[Data entries]
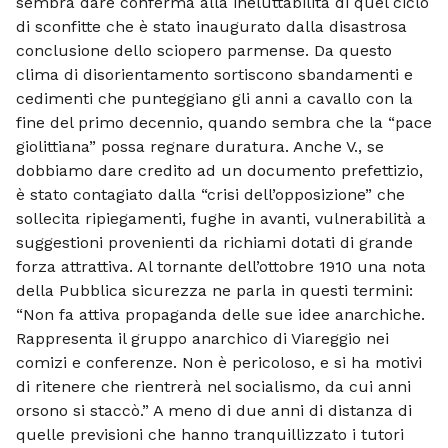
sembra dare conferma alla ineluttabilità di quel ciclo
di sconfitte che è stato inaugurato dalla disastrosa
conclusione dello sciopero parmense. Da questo
clima di disorientamento sortiscono sbandamenti e
cedimenti che punteggiano gli anni a cavallo con la
fine del primo decennio, quando sembra che la “pace
giolittiana” possa regnare duratura. Anche V., se
dobbiamo dare credito ad un documento prefettizio,
è stato contagiato dalla “crisi dell’opposizione” che
sollecita ripiegamenti, fughe in avanti, vulnerabilità a
suggestioni provenienti da richiami dotati di grande
forza attrattiva. Al tornante dell’ottobre 1910 una nota
della Pubblica sicurezza ne parla in questi termini:
“Non fa attiva propaganda delle sue idee anarchiche.
Rappresenta il gruppo anarchico di Viareggio nei
comizi e conferenze. Non è pericoloso, e si ha motivi
di ritenere che rientrerà nel socialismo, da cui anni
orsono si staccò.” A meno di due anni di distanza di
quelle previsioni che hanno tranquillizzato i tutori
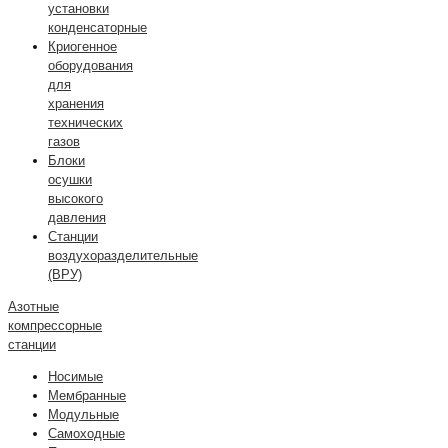
установки
конденсаторные
Криогенное
оборудования
для
хранения
технических
газов
Блоки
осушки
высокого
давления
Станции
воздухоразделительные
(ВРУ)
Азотные
компрессорные
станции
Носимые
Мембранные
Модульные
Самоходные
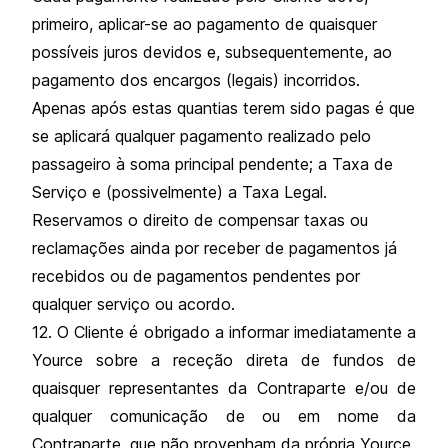
primeiro, aplicar-se ao pagamento de quaisquer
possíveis juros devidos e, subsequentemente, ao
pagamento dos encargos (legais) incorridos.
Apenas após estas quantias terem sido pagas é que
se aplicará qualquer pagamento realizado pelo
passageiro à soma principal pendente; a Taxa de
Serviço e (possivelmente) a Taxa Legal.
Reservamos o direito de compensar taxas ou
reclamações ainda por receber de pagamentos já
recebidos ou de pagamentos pendentes por
qualquer serviço ou acordo.
12. O Cliente é obrigado a informar imediatamente a
Yource sobre a receção direta de fundos de
quaisquer representantes da Contraparte e/ou de
qualquer comunicação de ou em nome da
Contraparte, que não provenham da própria Yource.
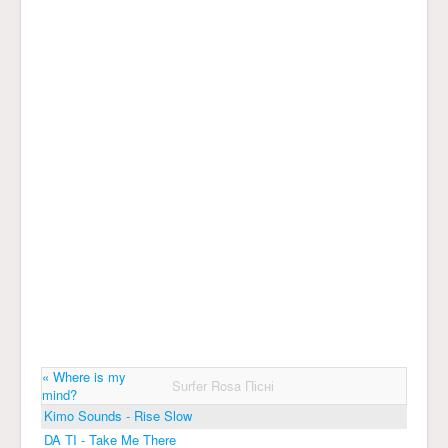
« Where is my
Surfer Rosa Пісні
mind?
Kimo Sounds - Rise Slow
DA TI - Take Me There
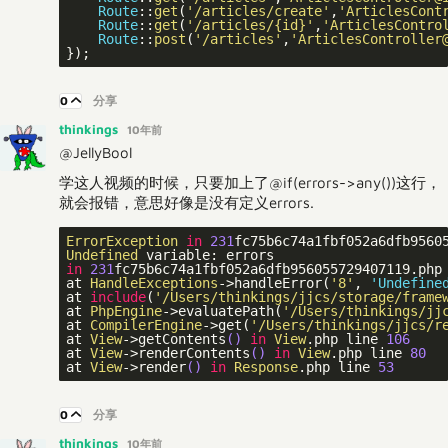
Route
::
get
(
'/articles/create'
,
'ArticlesCont
Route
::
get
(
'/articles/{id}'
,
'ArticlesContro
Route
::
post
(
'/articles'
,
'ArticlesController
0
分享
thinkings
10年前
@JellyBool
学这人视频的时候，只要加上了@if(errors->any())这行，
就会报错，意思好像是没有定义errors.
ErrorException
in
231
fc75b6c74a1fbf052a6dfb9560
Undefined
in
231
fc75b6c74a1fbf052a6dfb956055729407119.php
at 
HandleExceptions
->handleError(
'8'
, 
'Undefine
at 
include
(
'/Users/thinkings/jjcs/storage/frame
at 
PhpEngine
->evaluatePath(
'/Users/thinkings/jj
at 
CompilerEngine
->get(
'/Users/thinkings/jjcs/r
at 
View
->getContents
()
in
View
.php line 
106
at 
View
->renderContents
()
in
View
.php line 
80
at 
View
->render
()
in
Response
.php line 
53
0
分享
thinkings
10年前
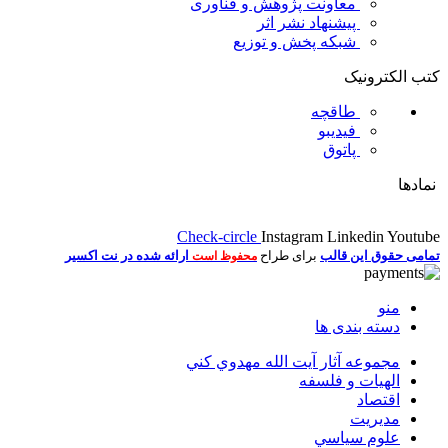
معاونت پژوهش و فناوری
پیشنهاد نشر اثر
شبکه پخش و توزیع
کتب الکترونیک
طاقچه
فیدیبو
پاتوق
نمادها
Check-circle
Instagram
Linkedin
Youtube
تمامی حقوق این قالب
برای طراح
ارائه شده در نت اکسیر
محفوظ است
منو
دسته بندی ها
مجموعه آثار آيت الله مهدوي كني
الهیات و فلسفه
اقتصاد
مديريت
علوم سياسي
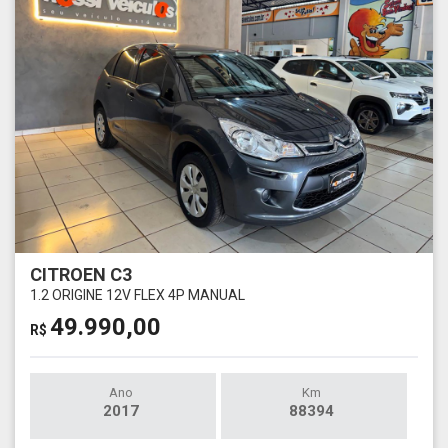
CITROEN C3
1.2 ORIGINE 12V FLEX 4P MANUAL
49.990,00
R$
Ano
Km
2017
88394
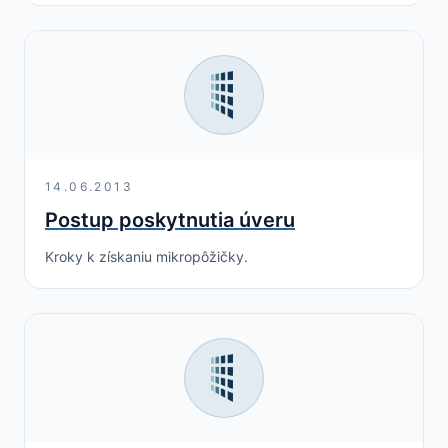
14.06.2013
Postup poskytnutia úveru
Kroky k získaniu mikropôžičky.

> **Exercise**
Which lines above contain the word "pagamentos"? Copy each one.

> **Answer box**
reclamações ainda por receber de pagamentos já
recebidos ou de pagamentos pendentes por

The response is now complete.